Secara administratif Benteng Amsterdam berada di wilayah Desa Hila, Kecamatan Leihitu, Kabupaten Maluku Tengah, Provinsi Maluku. Lokasi benteng ini berjarak kurang lebih 33 km dari pusat Kota Ambon dapat ditempuh menggunakan kendaraan umum (angkutan antar kota) maupun kendaran lainnya dengan waktu tempuh kurang lebih 1 jam. Secara geografis Benteng Belanda ini berada di koordinat UTM Zona 52S E: 398215 m Timur dan N: 9603973 m Utara.
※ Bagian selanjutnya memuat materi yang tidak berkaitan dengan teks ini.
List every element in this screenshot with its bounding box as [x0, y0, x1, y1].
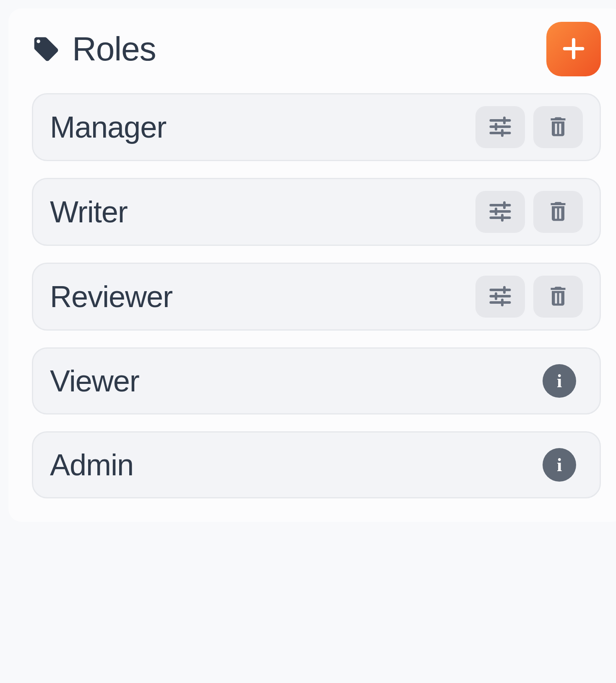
delete-role-button[interactable] [533, 106, 583, 148]
role-name: Viewer [50, 364, 139, 398]
trash-icon [546, 284, 571, 310]
role-item-admin: Admin i [32, 431, 601, 498]
role-name: Writer [50, 195, 128, 229]
role-actions [475, 276, 583, 318]
delete-role-button[interactable] [533, 191, 583, 233]
info-icon[interactable]: i [543, 364, 576, 398]
role-item-reviewer: Reviewer [32, 263, 601, 331]
panel-title: Roles [72, 30, 156, 68]
plus-icon [560, 35, 587, 63]
role-item-writer: Writer [32, 178, 601, 246]
trash-icon [546, 114, 571, 141]
role-name: Admin [50, 448, 133, 482]
roles-panel: Roles Manager [8, 8, 616, 522]
edit-role-button[interactable] [475, 106, 525, 148]
add-role-button[interactable] [546, 22, 601, 76]
trash-icon [546, 199, 571, 225]
role-actions: i [543, 448, 583, 482]
role-name: Reviewer [50, 279, 172, 314]
info-glyph: i [557, 454, 562, 476]
edit-role-button[interactable] [475, 276, 525, 318]
sliders-icon [488, 114, 513, 141]
role-item-manager: Manager [32, 93, 601, 161]
sliders-icon [488, 284, 513, 310]
info-glyph: i [557, 370, 562, 392]
role-item-viewer: Viewer i [32, 347, 601, 414]
edit-role-button[interactable] [475, 191, 525, 233]
panel-header: Roles [29, 22, 604, 76]
role-actions: i [543, 364, 583, 398]
panel-title-group: Roles [32, 30, 156, 68]
tag-icon [32, 35, 60, 63]
role-actions [475, 106, 583, 148]
role-actions [475, 191, 583, 233]
delete-role-button[interactable] [533, 276, 583, 318]
roles-list: Manager [29, 93, 604, 498]
sliders-icon [488, 199, 513, 225]
info-icon[interactable]: i [543, 448, 576, 482]
role-name: Manager [50, 110, 166, 144]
Luas lahan batas pagar terluar (pagar situs) Benteng Amsterdam sebesar 5.860 m² dan luas area gabungan struktur bastion benteng dan bangunan blokhius di dalamnya sebesar 1.865 m². Berikut batas topografi lahan Benteng Amsterdam:
Batas utara : Teluk Piru, Pulau Seram
Batas timur : Pemukiman
Batas selatan : Gereja Tua Immanuel, Pemukiman
Batas Timur : Pemukiman, Pantai Teluk Piru
Komponen Benteng Amsterdam ini terdiri dari sebuah bangunan blokhuis berlantai tiga dan beratap limas berukuran 100 m², sebuah sumur air, serta tembok setebal 1 m yang mengelilinginya. Pada tembok keliling ini terdapat dua buah bastion di sudut timur laut dan barat daya, serta rampart (tempat berjalan) pada tembok sisi utara, timur dan barat yang menghubungkan kedua bastion. Kondisi Benteng Amsterdam sekarang ini adalah hasil pemugaran yang pernah dilakukan sebanyak tiga kali, oleh Kementerian Pendidikan dan Kebudayaan, yaitu pada tahun 1991-1994, 2011, dan terakhir pada 2016
Selain itu, Desa Hila dan Benteng Amsterdam ini menjadi tempat yang penting bagi Georg Everhard Rumphius, seorang koopman VOC berkebangsaan Jerman. Pada tahun 1660 Ia ditugaskan di Hila, Rumphius menempati sebuah rumah di dekat benteng. Ia kemudian menikahi gadis lokal bernama Susana dan dikaruniai tiga orang anak. Selama kehidupannya di Hila ia kembali tertarik untuk melakukan ‘hobi’-nya mengumpulkan dan mencatat berbagai macam flora dan fauna yang sempat ia tinggalkan saat di Larike. Tekadnya semakin bulat untuk meneliti semua flora dan fauna yang ada di Ambon dan sekitarnya, sampai-sampai Ia meminta kepada Direktur VOC di Amsterdam dan dizinkan untuk melakukan penelitianya lebih intensif yang menurut Rumphius akan sangat berguna bagi warga Belanda yang hidup di Hindia Timur.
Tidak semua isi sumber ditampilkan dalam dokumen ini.